Problem details => Without the pictures, set down every record below exactly as it reads.

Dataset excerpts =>
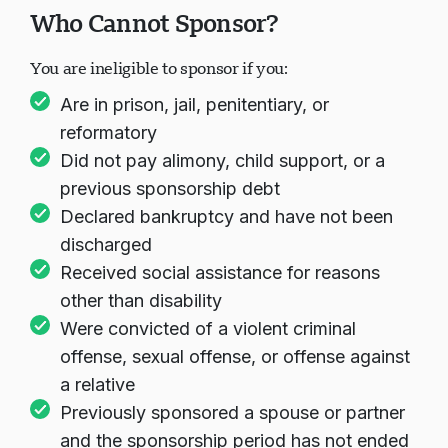
Who Cannot Sponsor?
You are ineligible to sponsor if you:
Are in prison, jail, penitentiary, or
reformatory
Did not pay alimony, child support, or a
previous sponsorship debt
Declared bankruptcy and have not been
discharged
Received social assistance for reasons
other than disability
Were convicted of a violent criminal
offense, sexual offense, or offense against
a relative
Previously sponsored a spouse or partner
and the sponsorship period has not ended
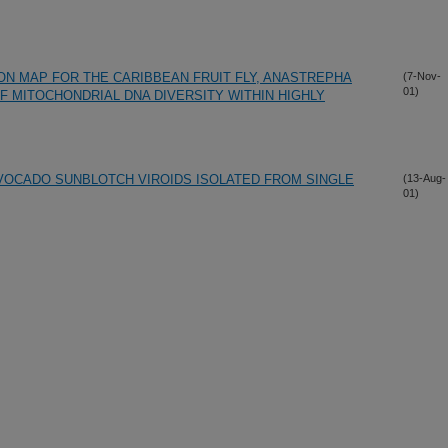
ON MAP FOR THE CARIBBEAN FRUIT FLY, ANASTREPHA
(7-Nov-
01)
 MITOCHONDRIAL DNA DIVERSITY WITHIN HIGHLY
VOCADO SUNBLOTCH VIROIDS ISOLATED FROM SINGLE
(13-Aug-
01)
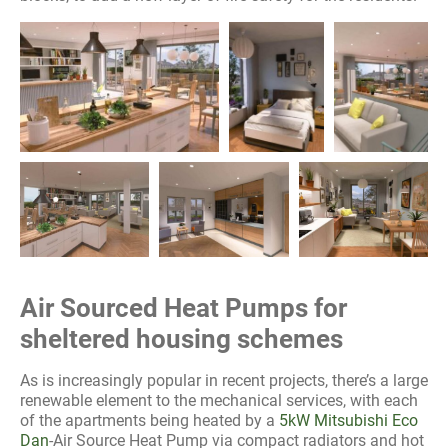
Air Sourced Heat Pumps for
sheltered housing schemes
As is increasingly popular in recent projects, there’s a large
renewable element to the mechanical services, with each
of the apartments being heated by a
5kW Mitsubishi Eco
Dan
-Air Source Heat Pump via compact radiators and hot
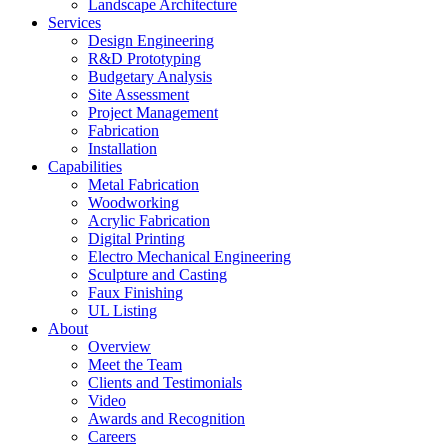
Landscape Architecture
Services
Design Engineering
R&D Prototyping
Budgetary Analysis
Site Assessment
Project Management
Fabrication
Installation
Capabilities
Metal Fabrication
Woodworking
Acrylic Fabrication
Digital Printing
Electro Mechanical Engineering
Sculpture and Casting
Faux Finishing
UL Listing
About
Overview
Meet the Team
Clients and Testimonials
Video
Awards and Recognition
Careers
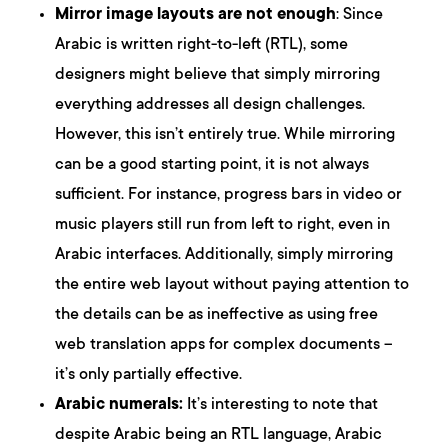
Mirror image layouts are not enough
: Since
Arabic is written right-to-left (RTL), some
designers might believe that simply mirroring
everything addresses all design challenges.
However, this isn’t entirely true. While mirroring
can be a good starting point, it is not always
sufficient. For instance, progress bars in video or
music players still run from left to right, even in
Arabic interfaces. Additionally, simply mirroring
the entire web layout without paying attention to
the details can be as ineffective as using free
web translation apps for complex documents –
it’s only partially effective.
Arabic numerals:
It’s interesting to note that
despite Arabic being an RTL language, Arabic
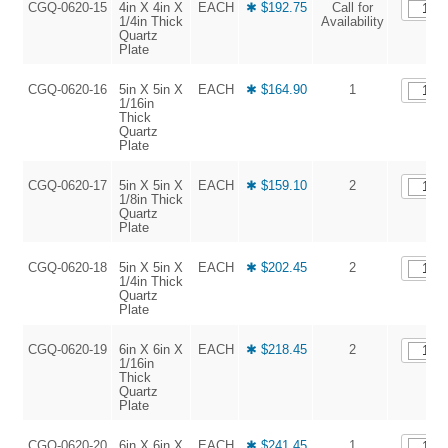
CGQ-0620-15
4in X 4in X
EACH
✱ $192.75
Call for
1/4in Thick
Availability
Quartz
Plate
CGQ-0620-16
5in X 5in X
EACH
✱ $164.90
1
1/16in
Thick
Quartz
Plate
CGQ-0620-17
5in X 5in X
EACH
✱ $159.10
2
1/8in Thick
Quartz
Plate
CGQ-0620-18
5in X 5in X
EACH
✱ $202.45
2
1/4in Thick
Quartz
Plate
CGQ-0620-19
6in X 6in X
EACH
✱ $218.45
2
1/16in
Thick
Quartz
Plate
CGQ-0620-20
6in X 6in X
EACH
✱ $241.45
1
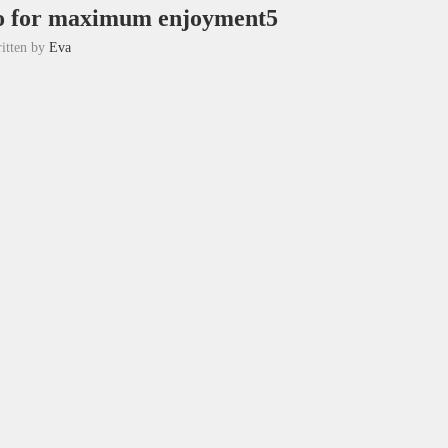
tio for maximum enjoyment5
itten by
Eva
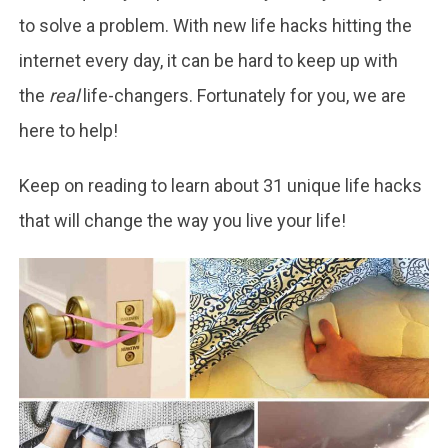
to solve a problem. With new life hacks hitting the
internet every day, it can be hard to keep up with
the
real
life-changers. Fortunately for you, we are
here to help!
Keep on reading to learn about 31 unique life hacks
that will change the way you live your life!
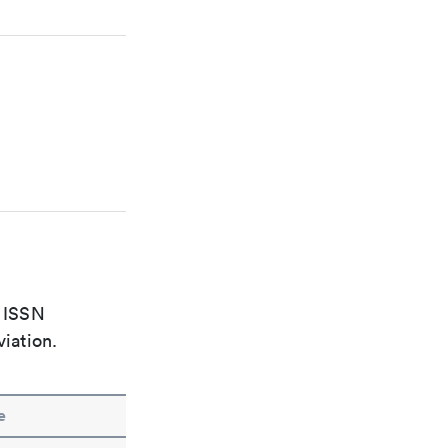
e ISSN
viation.
e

Response box =>
Who Cannot Sponsor?
You are ineligible to sponsor if you:
Are in prison, jail, penitentiary, or
reformatory
Did not pay alimony, child support, or a
previous sponsorship debt
Declared bankruptcy and have not been
discharged
Received social assistance for reasons
other than disability
Were convicted of a violent criminal
offense, sexual offense, or offense against
a relative
Previously sponsored a spouse or partner
and the sponsorship period has not ended
ON MAP FOR THE CARIBBEAN FRUIT FLY, ANASTREPHA
(7-Nov-
01)
 MITOCHONDRIAL DNA DIVERSITY WITHIN HIGHLY
VOCADO SUNBLOTCH VIROIDS ISOLATED FROM SINGLE
(13-Aug-
01)
Air Sourced Heat Pumps for
sheltered housing schemes
As is increasingly popular in recent projects, there’s a large
renewable element to the mechanical services, with each
of the apartments being heated by a
5kW Mitsubishi Eco
Dan
-Air Source Heat Pump via compact radiators and hot
Landscape Architecture
Services
Design Engineering
R&D Prototyping
Budgetary Analysis
Site Assessment
Project Management
Fabrication
Installation
Capabilities
Metal Fabrication
Woodworking
Acrylic Fabrication
Digital Printing
Electro Mechanical Engineering
Sculpture and Casting
Faux Finishing
UL Listing
About
Overview
Meet the Team
Clients and Testimonials
Video
Awards and Recognition
Careers
Mirror image layouts are not enough
: Since
Arabic is written right-to-left (RTL), some
designers might believe that simply mirroring
everything addresses all design challenges.
However, this isn’t entirely true. While mirroring
can be a good starting point, it is not always
sufficient. For instance, progress bars in video or
music players still run from left to right, even in
Arabic interfaces. Additionally, simply mirroring
the entire web layout without paying attention to
the details can be as ineffective as using free
web translation apps for complex documents –
it’s only partially effective.
Arabic numerals:
It’s interesting to note that
despite Arabic being an RTL language, Arabic
CGQ-0620-15
4in X 4in X
EACH
✱ $192.75
Call for
1/4in Thick
Availability
Quartz
Plate
CGQ-0620-16
5in X 5in X
EACH
✱ $164.90
1
1/16in
Thick
Quartz
Plate
CGQ-0620-17
5in X 5in X
EACH
✱ $159.10
2
1/8in Thick
Quartz
Plate
CGQ-0620-18
5in X 5in X
EACH
✱ $202.45
2
1/4in Thick
Quartz
Plate
CGQ-0620-19
6in X 6in X
EACH
✱ $218.45
2
1/16in
Thick
Quartz
Plate
CGQ-0620-20
6in X 6in X
EACH
✱ $241.45
1
tio for maximum enjoyment5
itten by
Eva
to solve a problem. With new life hacks hitting the
internet every day, it can be hard to keep up with
the
real
life-changers. Fortunately for you, we are
here to help!
Keep on reading to learn about 31 unique life hacks
that will change the way you live your life!
e ISSN
viation.
e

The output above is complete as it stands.